As it manifests in my country, it seems closer to literalism and fundamentalism than to any sort of theological sophistication. People’s religious practices around holidays and such, especially in rural areas, get heavily mixed with magical and superstitious practices; old and sickly people form huge queues for the better part of a day, in hostile weather conditions, to worship and kiss encased saint corpses which they believe have magical healing properties; nothing “sells” a saint’s biography better than miracles performed and extreme acts of abstinence.
That’s not literalism. If you look in the bible you will find nothing about the healing properties of saints’ corpses or nearly all of the superstitions you observe. These traditions are in fact examples of a paganized legacy.
I’ll take your word for it, I have never read the entire Bible. It’s typical of Eastern Orthodox Christianity to accept a much larger body of traditions than the Scriptures in what it considers “canon”; basically almost all the church activity during the Byzantine Empire (minus, majorly, the iconoclastic period), with a few pre-Schism Western influences. I get that Protestantism and its derivatives reject church tradition (?), while Catholicism has its own unique tradition, developed in parallel and on different lines than Orthodoxy. That’s what paganization means, accepting non-Bible influences into a Christian religion? (Going by the name, I thought it meant including influences of polytheistic pre-Christian religions.)

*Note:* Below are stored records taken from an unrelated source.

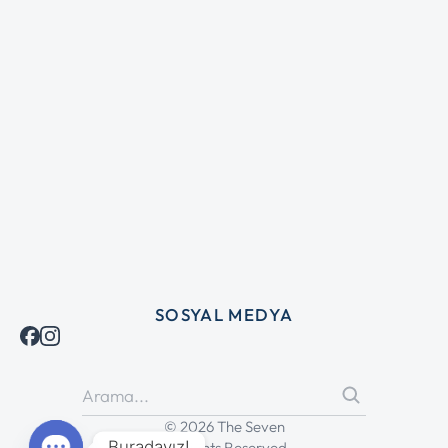
SOSYAL MEDYA
© 2026 The Seven
Buradayız!
All Rights Reserved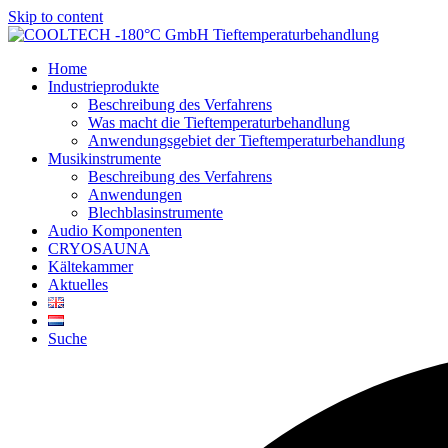
Skip to content
Home
Industrieprodukte
Beschreibung des Verfahrens
Was macht die Tieftemperaturbehandlung
Anwendungsgebiet der Tieftemperaturbehandlung
Musikinstrumente
Beschreibung des Verfahrens
Anwendungen
Blechblasinstrumente
Audio Komponenten
CRYOSAUNA
Kältekammer
Aktuelles
Suche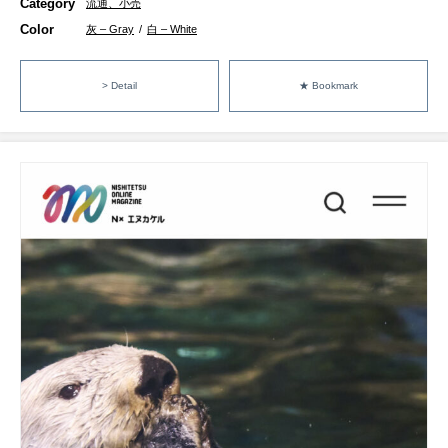
Category
流通、小売
Color
灰 – Gray
/
白 – White
> Detail
★ Bookmark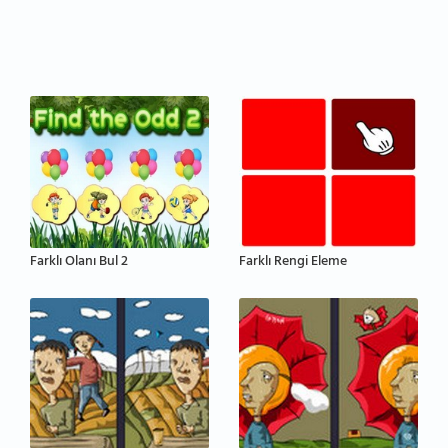
Farklı Olanı Bul 2
Farklı Rengi Eleme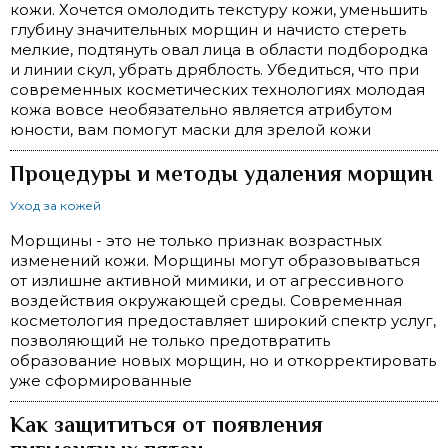
кожи. Хочется омолодить текстуру кожи, уменьшить
глубину значительных морщин и начисто стереть
мелкие, подтянуть овал лица в области подбородка
и линии скул, убрать дряблость. Убедиться, что при
современных косметических технологиях молодая
кожа вовсе необязательно является атрибутом
юности, вам помогут маски для зрелой кожи
Процедуры и методы удаления морщин
Уход за кожей
Морщины - это не только признак возрастных
изменений кожи. Морщины могут образовываться
от излишне активной мимики, и от агрессивного
воздействия окружающей среды. Современная
косметология предоставляет широкий спектр услуг,
позволяющий не только предотвратить
образование новых морщин, но и откорректировать
уже сформированные
Как защититься от появления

That’s not literalism. If you look in the bible you will find nothing about the healing properties of saints’ corpses or nearly all of the superstitions you observe. These traditions are in fact examples of a paganized legacy.
I’ll take your word for it, I have never read the entire Bible. It’s typical of Eastern Orthodox Christianity to accept a much larger body of traditions than the Scriptures in what it considers “canon”; basically almost all the church activity during the Byzantine Empire (minus, majorly, the iconoclastic period), with a few pre-Schism Western influences. I get that Protestantism and its derivatives reject church tradition (?), while Catholicism has its own unique tradition, developed in parallel and on different lines than Orthodoxy. That’s what paganization means, accepting non-Bible influences into a Christian religion? (Going by the name, I thought it meant including influences of polytheistic pre-Christian religions.)
Yes, much veneration of Saints is the syncretized version of the worship of pre-Christian gods.